Extracted page text data:
- Opening Delimiter -

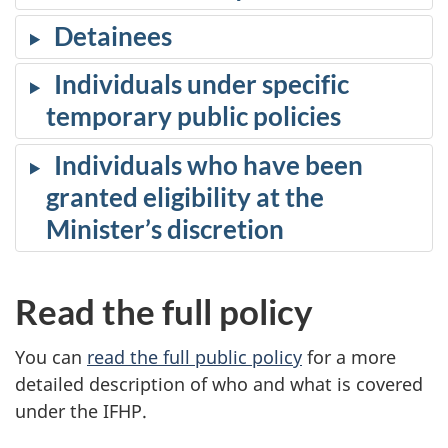
Detainees
Individuals under specific
temporary public policies
Individuals who have been
granted eligibility at the
Minister’s discretion
Read the full policy
You can
read the full public policy
for a more
detailed description of who and what is covered
under the IFHP.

- Closing Delimiter -

WHAT THE TASK REQUIRES
All of the data gets printed again exactly; the pictures do not.

SOLUTION TO THE PROBLEM
Detainees
Individuals under specific
temporary public policies
Individuals who have been
granted eligibility at the
Minister’s discretion
Read the full policy
You can
read the full public policy
for a more
detailed description of who and what is covered
under the IFHP.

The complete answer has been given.